Compares hash values for 2 directories
Folder Hash Compare generates hashes for all files in 2 directories and then compares those hashes against eachother.
Can be run as-is with python 3.x
FHC can be run with several parameters:
folder_hash_compare.py [-h] [-p PRIMARY] [-s SECONDARY] [-a] [-d] [-m] [-n] [-v] [-l] [-c]
-h, --help shows help message and exits
-p PRIMARY, --primary PRIMARY path of primary directory f.e. -p "/home/user/dir1" or -p "C:\folder1"
-s SECONDARY, --secondary SECONDARY path of secondary directory f.e. -p "/home/user/dir2" or -p "D:\folder2"
-a, --algorithm set algorithm to CRC32, MD5 or SHA256 (CRC32 by default)
-d, --disable disabled multithreading, when disabled the hashing will be done sequentially, by default they will be done simultaneously
-m, --missing searches for missing files in secondary directory (i.e. present in PRIMARY but not present in SECONDARY)
-n, --nmissing searches for missing files in primary directory (i.e. present in SECONDARY but not present in PRIMARY)
-v, --verbose enables verbose logging, outputs all steps in terminal
-l, --logging disables logging to txt file in logs/ folder
-c, --custom disables use of -p and -s parameters and allows to set hardcoded directory paths (for jobs that have to be done frequently with the same paths)
-p PRIMARY
and -s SECONDARY
are not required when using -c
, when using the -c, --custom
parameter, make sure to fill in the primary_directory
and secondary_directory
variables in folder_hash_compare.py
.
-p PRIMARY
and -s SECONDARY
can be any path starting from the root to deeper directories. Directories can only be scanned and processed granted the user has access to them.
-a, --algorithm
allows the user to change the default algorithm to any of the 3 available ones: CRC32, MD5 or SHA256. CRC32 is faster but not secure, MD5 is slower than CRC32 but faster than SHA256 but is nowadays considered insecure. SHA256 is slower than both CRC32 and MD5 but is also more secure than either of them. For the purposes of this program I didn't feel the need to have a higher than 256-bit algorithm as it's generally just to verify if a directories' contents copied without errors to another one.
-d, --disable
disables multithreading. By default multithreading is enabled but if comparing 2 directories that are on the same drive it might be faster to have multithreading disabled. When disabled files will be hashes sequentially, starting from the primary directory and then processing the secondary directory. When multithreading is enabled file hashes are generated simultaneously.
-l, --logging
disables logging (when enabled logs will be stored as a .txt file in logs/ folder), recomendded to keep enabled, especially when you expect to encounter missing files (also see -m, --missing
& -n, --nmissing
below)
-m, --missing
and -n, --nmissing
search for missing files. -m
will report missing files in the secondary directory, i.e. files that are present in the PRIMARY directory but missing in the SECONDARY directory. -n
will search for missing files the other way around, i.e. files that are present in the SECONDARY directory but missing in the PRIMARY directory. Recommended to use -l, --logging
when using either of these settings.
-v, --verbose
displays a verbose logging output as the program runs, notifying the user of each step.
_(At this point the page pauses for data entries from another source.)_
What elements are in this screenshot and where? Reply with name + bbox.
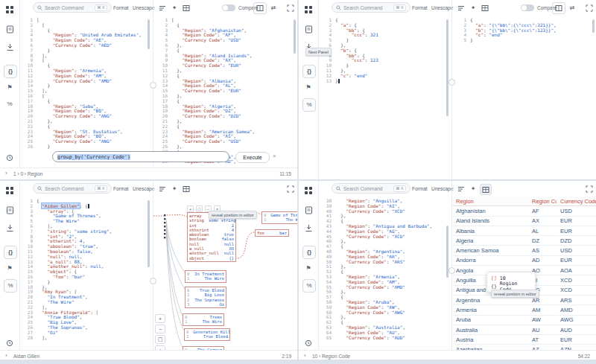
document-icon[interactable]	[4, 23, 16, 35]
table-row[interactable]: AlgeriaDZDZD	[452, 236, 596, 246]
menu-format[interactable]: Format	[412, 186, 428, 191]
fullscreen-icon[interactable]	[285, 3, 296, 13]
flag-icon[interactable]: ⚑	[302, 82, 314, 94]
graph-node-alexander[interactable]: 0Generation Kill1True Blood	[184, 328, 230, 341]
braces-icon[interactable]: {}	[302, 65, 316, 78]
sort-icon[interactable]	[157, 3, 168, 13]
split-columns-button[interactable]	[552, 2, 565, 14]
compare-toggle[interactable]	[222, 4, 235, 11]
code-line[interactable]: 26 }	[22, 144, 147, 150]
percent-icon[interactable]: %	[4, 98, 16, 110]
editor-right[interactable]: 1[2 {3 "Region": "Afghanistan",4 "Region…	[155, 16, 292, 166]
breadcrumb[interactable]: 1 › 0 › Region	[13, 171, 42, 176]
percent-icon[interactable]: %	[302, 279, 316, 293]
table-header-row[interactable]: RegionRegion CodeCurrency Code	[452, 197, 596, 206]
sparkles-icon[interactable]: ✦	[468, 184, 478, 194]
sparkles-icon[interactable]: ✦	[169, 184, 180, 194]
history-clock-icon[interactable]	[4, 337, 16, 349]
graph-node-aidan-gillen[interactable]: arraystringsome stringint2otherint4abool…	[187, 212, 236, 262]
compare-toggle[interactable]	[521, 4, 534, 11]
code-line[interactable]: 65 "Currency Code": "AUD"	[321, 336, 446, 341]
fullscreen-icon[interactable]	[584, 3, 595, 13]
menu-format[interactable]: Format	[113, 186, 129, 191]
table-view-icon[interactable]	[181, 3, 191, 13]
jq-command-input[interactable]: group_by('Currency Code')	[52, 151, 229, 162]
breadcrumb-chevron-icon[interactable]: ›	[5, 170, 7, 176]
graph-canvas[interactable]: +□−× arraystringsome stringint2otherint4…	[153, 197, 297, 350]
history-clock-icon[interactable]	[4, 152, 16, 164]
execute-button[interactable]: Execute	[235, 152, 270, 163]
code-line[interactable]: 13}	[321, 79, 446, 84]
graph-node-amy-ryan[interactable]: 0In Treatment1The Wire	[185, 270, 226, 283]
pane-resize-handle[interactable]	[150, 278, 156, 284]
editor-left[interactable]: 38 "Region": "Anguilla",39 "Region Code"…	[319, 197, 446, 350]
code-line[interactable]: 28 ],	[22, 336, 147, 341]
graph-node-anwan-glover[interactable]: 0Treme1The Wire	[183, 313, 224, 326]
swap-panes-icon[interactable]: ⇄	[567, 3, 577, 13]
fullscreen-icon[interactable]	[584, 184, 595, 194]
table-row[interactable]: ArmeniaAMAMD	[452, 305, 596, 315]
table-row[interactable]: AustraliaAUAUD	[452, 325, 596, 335]
scrollbar-thumb[interactable]	[294, 19, 296, 54]
menu-format[interactable]: Format	[113, 5, 129, 10]
editor-left[interactable]: 1[2 [3 {4 "Region": "United Arab Emirate…	[20, 16, 147, 150]
editor-right[interactable]: 1{2 "a": "{\"bb\":{\"ccc\":321}}",3 "b":…	[454, 16, 591, 176]
table-row[interactable]: Aland IslandsAXEUR	[452, 217, 596, 226]
menu-format[interactable]: Format	[412, 5, 428, 10]
search-command-box[interactable]: Search Command ⌘ K	[33, 2, 112, 13]
document-icon[interactable]	[4, 204, 16, 216]
braces-icon[interactable]: {}	[302, 246, 316, 259]
flag-icon[interactable]: ⚑	[4, 263, 16, 275]
breadcrumb[interactable]: Aidan Gillen	[13, 354, 39, 359]
split-columns-button[interactable]	[253, 2, 267, 14]
fullscreen-icon[interactable]	[285, 184, 296, 194]
table-row[interactable]: AndorraADEUR	[452, 256, 596, 266]
scrollbar-thumb[interactable]	[592, 19, 595, 33]
sort-icon[interactable]	[456, 3, 466, 13]
import-icon[interactable]	[4, 41, 16, 53]
braces-icon[interactable]: {}	[4, 65, 17, 78]
import-icon[interactable]	[302, 222, 314, 234]
table-view-icon[interactable]	[480, 184, 492, 195]
code-line[interactable]: 4 "c": "end"	[456, 33, 591, 38]
sparkles-icon[interactable]: ✦	[468, 3, 478, 13]
pane-resize-handle[interactable]	[150, 82, 156, 89]
history-clock-icon[interactable]	[302, 337, 314, 349]
sort-icon[interactable]	[456, 184, 466, 194]
sparkles-icon[interactable]: ✦	[169, 3, 180, 13]
breadcrumb-chevron-icon[interactable]: ›	[5, 352, 7, 359]
table-view-icon[interactable]	[480, 3, 490, 13]
sort-icon[interactable]	[157, 184, 168, 194]
percent-icon[interactable]: %	[302, 98, 316, 112]
search-command-box[interactable]: Search Command ⌘ K	[332, 183, 410, 194]
swap-panes-icon[interactable]: ⇄	[268, 3, 279, 13]
document-icon[interactable]	[302, 204, 314, 216]
document-icon[interactable]	[302, 23, 314, 35]
scrollbar-thumb[interactable]	[148, 200, 150, 267]
zoom-in-button[interactable]: +	[155, 314, 165, 323]
percent-icon[interactable]: %	[4, 279, 17, 293]
table-view-icon[interactable]	[181, 184, 191, 194]
table-row[interactable]: AlbaniaALEUR	[452, 226, 596, 236]
pane-resize-handle[interactable]	[448, 267, 455, 274]
table-row[interactable]: AfghanistanAFUSD	[452, 206, 596, 216]
menu-unescape[interactable]: Unescape	[133, 186, 154, 191]
table-row[interactable]: AustriaATEUR	[452, 335, 596, 345]
search-command-box[interactable]: Search Command ⌘ K	[332, 2, 410, 13]
graph-node-array[interactable]: 0Game of Thrones1The Wire	[261, 211, 297, 224]
breadcrumb-chevron-icon[interactable]: ›	[304, 352, 306, 359]
editor-left[interactable]: 1{2 "a": {3 "bb": {4 "ccc": 3215 }6 },7 …	[319, 16, 446, 176]
graph-node-object[interactable]: foobar	[255, 229, 289, 237]
table-row[interactable]: ArubaAWAWG	[452, 316, 596, 325]
code-line[interactable]: 12 "c": "end"	[321, 74, 446, 79]
import-icon[interactable]	[4, 222, 16, 234]
scrollbar-thumb[interactable]	[446, 19, 448, 116]
flag-icon[interactable]: ⚑	[4, 82, 16, 94]
table-row[interactable]: American SamoaASUSD	[452, 246, 596, 255]
editor-left[interactable]: 1{2 "Aidan Gillen": {3 "array": [4 "Game…	[20, 197, 147, 350]
zoom-out-button[interactable]: −	[155, 325, 165, 333]
close-command-icon[interactable]: ×	[273, 153, 276, 159]
zoom-fit-button[interactable]: ▢	[155, 335, 165, 344]
braces-icon[interactable]: {}	[4, 246, 17, 259]
graph-node-annie-fitzgerald[interactable]: 0True Blood1Big Love2The Sopranos3Oz	[185, 287, 226, 308]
python folder_hash_compare.py -p "//NAS/directory1/" -s "//SecondNAS/directory2" -a MD5 -d -m -n -v
- The application will compare
//NAS/directory1/
all files in the main and all sub-folders against all files in//SecondNAS/directory2
. -a MD5
sets the algorithm used algorithm to MD5.-d
will disable multithreading and complete hashing of all files in//NAS/directory1/
before hashing files in//SecondNAS/directory2
.-m
and-n
will scan for missing files in both directories.-v
will enable a more clear verbose logging that outputs each step of the process while running.
I made Folder Hash Compare because there wasn't a program that suited my needs and worked cross-platform. After backing up a large amount of data to an external source I had some trouble finding a solution to make sure that all files were copied correctly. FHC started as a small script to quickly check folders but I added several functions and options (multithreading, enabling and disabling features) that other solutions didn't provide.
This software was created for educational purposes for my final project for CS50P and is licensed under the MIT License.